Question de M. BLANC Étienne (Rhône - Les Républicains) publiée le 03/10/2024
M. Étienne Blanc appelle l'attention de M. le garde des sceaux, ministre de la justice sur les dysfonctionnements découlant de la définition des compétences du parquet national financier (PNF) et des conditions pratiques d'exercice de sa compétence concurrente avec les parquets des tribunaux judiciaires.
En effet, au sens de l'article 705 du code de procédure pénale et de la circulaire pénale du 31 janvier 2014, la compétence du PNF serait limitée à des affaires dites de grande complexité, dessaisissant dans les faits les parquets territoriaux réputés moins compétents.
La Cour de cassation dans un arrêt du 14 avril 2020 n°1980875 a confirmé cette exigence d'être en présence des formes « les plus complexes de la délinquance économique ».
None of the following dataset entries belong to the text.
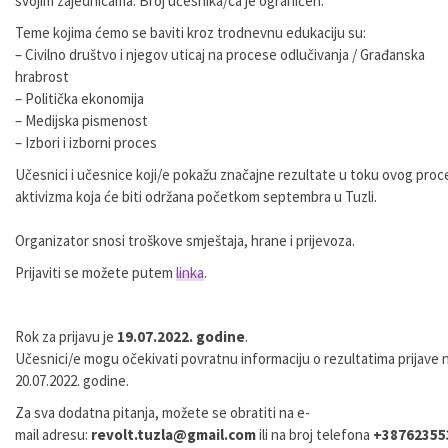
svojim zajednicama. Broj učesnika/ca je ograničen.
Teme kojima ćemo se baviti kroz trodnevnu edukaciju su:
–
Civilno društvo i njegov uticaj na procese odlučivanja / Građanska
hrabrost
–
Politička ekonomija
–
Medijska pismenost
–
Izbori i izborni proces
Učesnici
i
učesnice
koji/e
pokažu
značajne
rezultate
u
toku
ovog
proc
aktivizma
koja
će
biti
održana
početkom
septembra
u Tuzli.
Organizator snosi troškove smještaja, hrane i prijevoza.
Prijaviti se možete putem
linka
.
Rok za prijavu je
19
.07.2022. godine
.
Učesnici/e
mogu
očekivati
povratnu
informaciju
o
rezultatima
prijave
20
.07.2022.
godine
.
Za
sva
dodatna
pitanja,
možete
se
obratiti
na
e-
mail
adresu:
revolt.tuzla@gmail.com
ili
na
broj
telefona
+38762355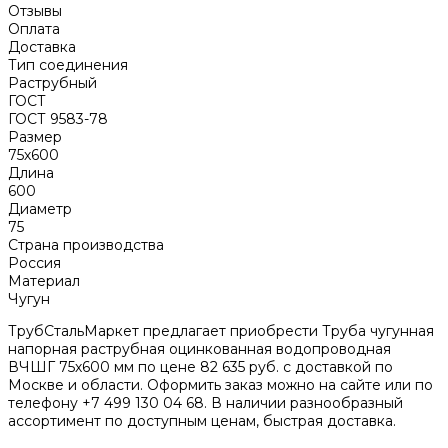
Отзывы
Оплата
Доставка
Тип соединения
Раструбный
ГОСТ
ГОСТ 9583-78
Размер
75х600
Длина
600
Диаметр
75
Страна производства
Россия
Материал
Чугун
ТрубСтальМаркет предлагает приобрести Труба чугунная
напорная раструбная оцинкованная водопроводная
ВЧШГ 75х600 мм по цене 82 635 руб. с доставкой по
Москве и области. Оформить заказ можно на сайте или по
телефону +7 499 130 04 68. В наличии разнообразный
ассортимент по доступным ценам, быстрая доставка.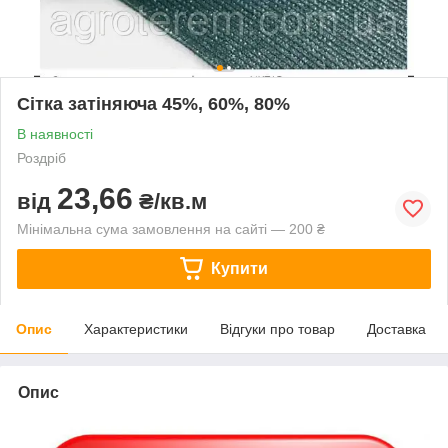
Сітка затіняюча 45%, 60%, 80%
В наявності
Роздріб
23,66
від
₴/кв.м
Мінімальна сума замовлення на сайті — 200 ₴
Купити
Опис
Характеристики
Відгуки про товар
Доставка
Опис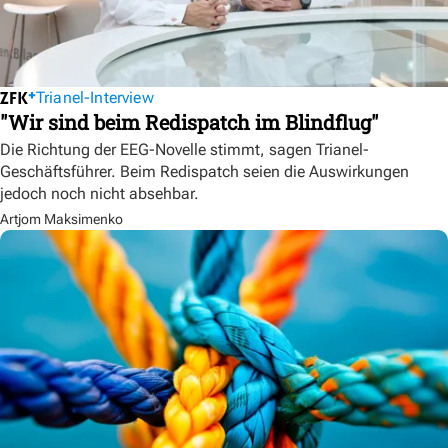
Trianel-Interview
"Wir sind beim Redispatch im Blindflug"
Die Richtung der EEG-Novelle stimmt, sagen Trianel-
Geschäftsführer. Beim Redispatch seien die Auswirkungen
jedoch noch nicht absehbar.
Artjom Maksimenko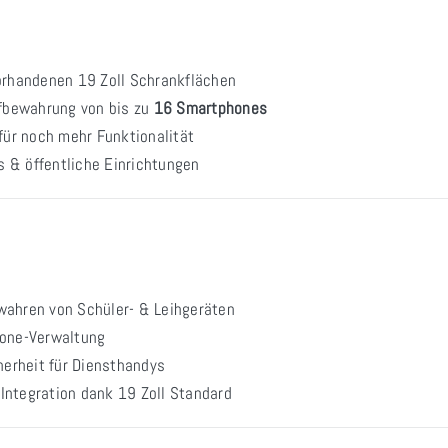
orhandenen 19 Zoll Schrankflächen
fbewahrung von bis zu
16 Smartphones
für noch mehr Funktionalität
s & öffentliche Einrichtungen
wahren von Schüler- & Leihgeräten
one-Verwaltung
erheit für Diensthandys
Integration dank 19 Zoll Standard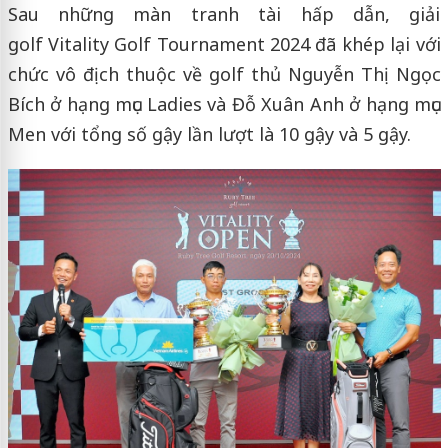
Sau những màn tranh tài hấp dẫn, giải
golf Vitality Golf Tournament 2024 đã khép lại với
chức vô địch thuộc về golf thủ Nguyễn Thị Ngọc
Bích ở hạng mục Ladies và Đỗ Xuân Anh ở hạng mục
Men với tổng số gậy lần lượt là 10 gậy và 5 gậy.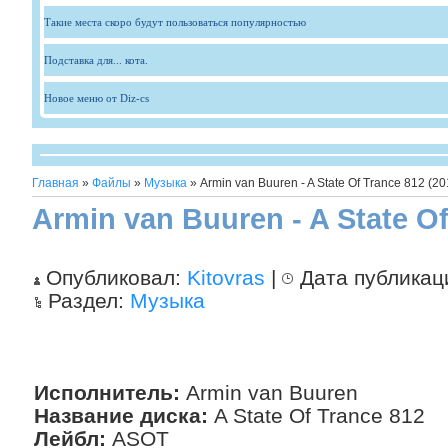
Такие места скоро будут пользоваться популярностью
Подставка для... кота.
Новое меню от Diz-cs
Главная
»
Файлы
»
Музыка
» Armin van Buuren - A State Of Trance 812 (20
Armin van Buuren - A State Of
Опубликовал:
Kitovras
|
Дата публикац
Раздел:
Музыка
Исполнитель:
Armin van Buuren
Название диска:
A State Of Trance 812
Лейбл:
ASOT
Or, il apparait que très souvent le PNF s'autosaisit de dossiers ne correspondant pas exactement aux exigences des textes au détriment des « procureurs et parquet de droit commun » avec la conséquence de ralentir et de complexifier le bon fonctionnement des juridictions, dès lors qu'in fine ce sont bien des juridictions de droit commun qui auront la charge de l'audiencement.
Il lui demande quelles mesures il entend prendre notamment en renforçant le rôle de filtre des chefs de juridictions pour parer à cette importante difficulté.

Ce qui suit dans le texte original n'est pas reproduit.